Stellantis, the automotive company that emerged from the merger of PSA and FCA, will no longer buy carbon credits from Tesla. In the past, the Italian group (Fiat-Chrysler Automobiles) used the Californian electrical manufacturer to meet European standards for CO2 emissions.
Stellantis managing director Carlos Tavares said in an interview with Point that the switch to electricity is already in full swing and that the carbon dioxide emission limits will be met independently starting this year.
“That is why we do not have to use any CO2 credits in Europe. and FCA will no longer have a pool with Tesla or anyone, ”he added, while the group includes no fewer than 20 brands including Peugeot, Citroën, DS, Opel, Fiat, Alfa Romeo, Jeep, Dodge and Maserati.
Now that Carlos Tavares has led Peugeot and PSA in a smoother transition – based on the Peugeot 208’s 3-cylinder petrol engines and subsequent hybridization – he has to get into the electric race with Stellantis.
According to the group’s schedule, French battery production is expected from 2023. For its part, Renault also wants a new plant by 2025. PSA’s electric motors are currently imported from China and Japan.
Bad news for Tesla?
For Tesla, the end of the agreements with FCA and Stellantis won’t be so good news. On the contrary, it will mark a symbolic change in a trend that until then has served it well.
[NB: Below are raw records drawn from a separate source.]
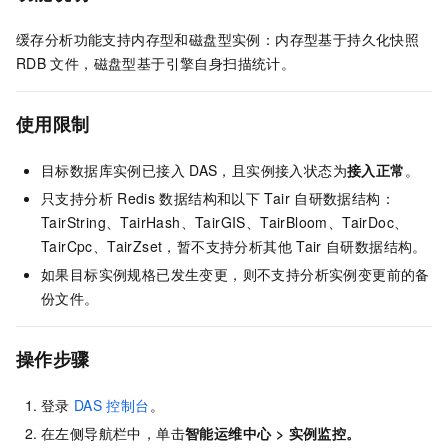
缓存分析功能支持内存型和磁盘型实例：内存型基于持久化快照
RDB
文件，磁盘型基于引擎自身扫描统计。
使用限制
目标数据库实例已接入
DAS，且实例接入状态为
接入正常
。
只支持分析
Redis
数据结构和以下
Tair
自研数据结构：
TairString、TairHash、TairGIS、TairBloom、TairDoc、
TairCpc、TairZset，暂不支持分析其他
Tair
自研数据结构。
如果目标实例规格已发生变更，则不支持分析实例变更前的备
份文件。
操作步骤
登录
DAS
控制台
。
在左侧导航栏中，单击
智能运维中心
>
实例监控
。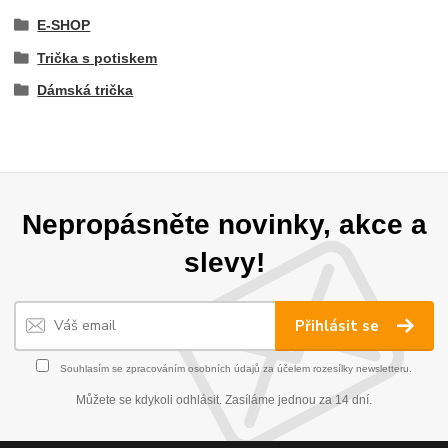
E-SHOP
Trička s potiskem
Dámská trička
Nepropásněte novinky, akce a
slevy!
Přihlásit se
Souhlasím se
zpracováním osobních údajů
za účelem rozesílky newsletteru.
Můžete se kdykoli odhlásit. Zasíláme jednou za 14 dní.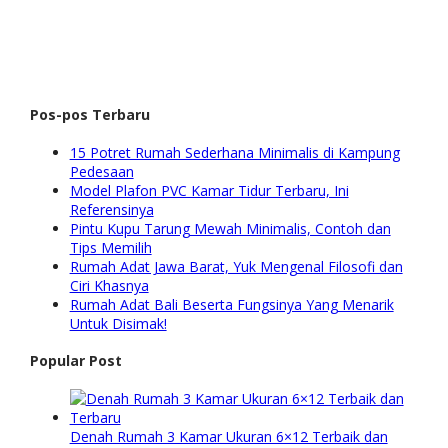
Pos-pos Terbaru
15 Potret Rumah Sederhana Minimalis di Kampung
Pedesaan
Model Plafon PVC Kamar Tidur Terbaru, Ini
Referensinya
Pintu Kupu Tarung Mewah Minimalis, Contoh dan
Tips Memilih
Rumah Adat Jawa Barat, Yuk Mengenal Filosofi dan
Ciri Khasnya
Rumah Adat Bali Beserta Fungsinya Yang Menarik
Untuk Disimak!
Popular Post
Denah Rumah 3 Kamar Ukuran 6×12 Terbaik dan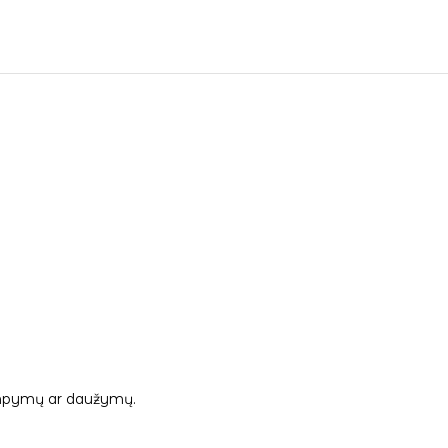
 tampymų ar daužymų.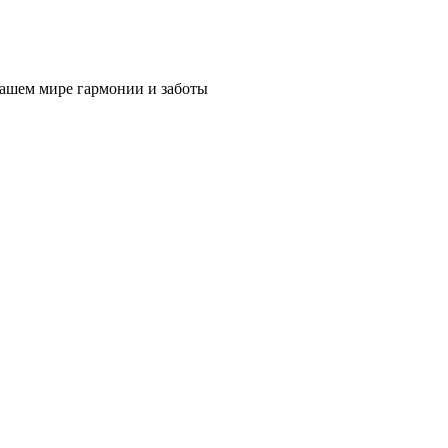
нашем мире гармонии и заботы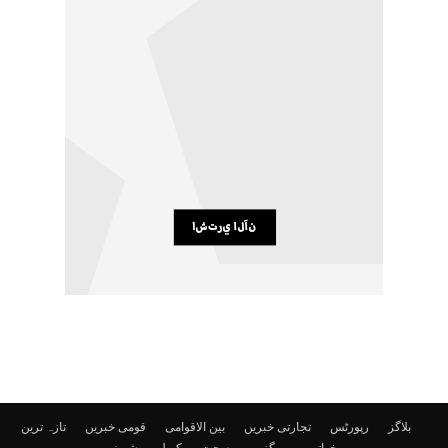
بلاگز
رپورٹس
تجارتی خبریں
بین الاقوامی
قومی خبریں
تازہ ترین
خواتین
میگزین
صحت
کھیل
شوبز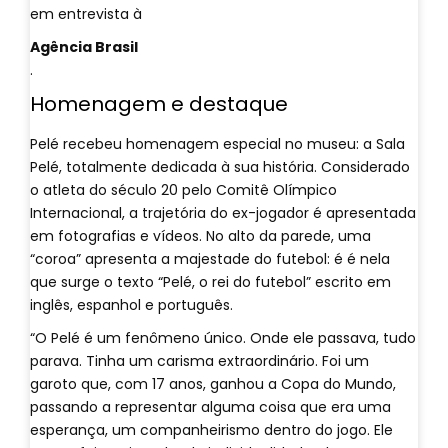
em entrevista à
Agência Brasil
.
Homenagem e destaque
Pelé recebeu homenagem especial no museu: a Sala
Pelé, totalmente dedicada à sua história. Considerado
o atleta do século 20 pelo Comitê Olímpico
Internacional, a trajetória do ex-jogador é apresentada
em fotografias e vídeos. No alto da parede, uma
“coroa” apresenta a majestade do futebol: é é nela
que surge o texto “Pelé, o rei do futebol” escrito em
inglês, espanhol e português.
“O Pelé é um fenômeno único. Onde ele passava, tudo
parava. Tinha um carisma extraordinário. Foi um
garoto que, com 17 anos, ganhou a Copa do Mundo,
passando a representar alguma coisa que era uma
esperança, um companheirismo dentro do jogo. Ele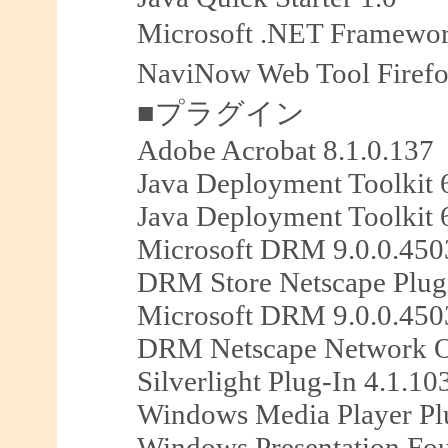
Microsoft .NET Framewo
NaviNow Web Tool Fir
■プラグイン
Adobe Acrobat 8.1.0.137
Java Deployment Toolkit 
Java Deployment Toolkit 
Microsoft DRM 9.0.0.450
DRM Store Netscape Plug
Microsoft DRM 9.0.0.450
DRM Netscape Network O
Silverlight Plug-In 4.1.10
Windows Media Player Plu
Windows Presentation Fou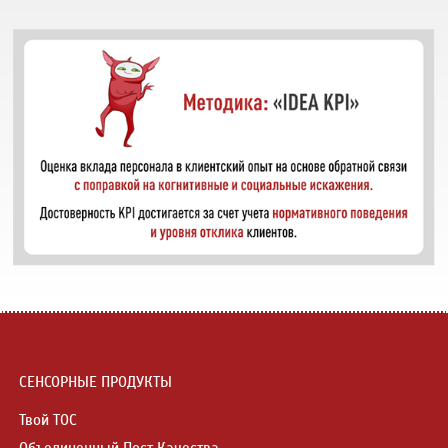
СЕНСОРНЫЕ ПРОДУКТЫ
Твой ТОС
Объединенный Пост Качества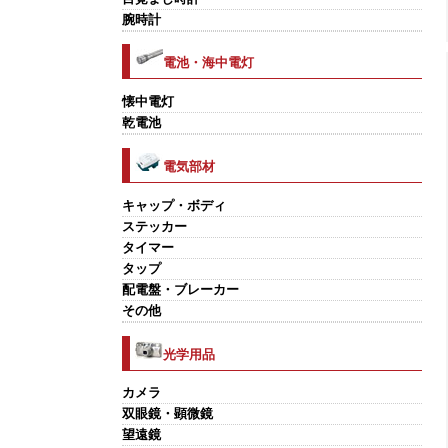
腕時計
電池・海中電灯
懐中電灯
乾電池
電気部材
キャップ・ボディ
ステッカー
タイマー
タップ
配電盤・ブレーカー
その他
光学用品
カメラ
双眼鏡・顕微鏡
望遠鏡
As a 100% electricity maker, the carbon credits he had in Europe were useless to him and it was very useful to him to resell them to other brands to increase his revenue.
With the exponential increase in sales, this activity will no longer be essential to be profitable. But even in the first quarter of 2021, the results showed that the sale of emission allowances was essential for them.
With $ 438 million in net income and $ 500 million in carbon revenue from carbon credits, Tesla would have been in the red of $ 62 million if it hadn’t found customers to sell its carbon credits.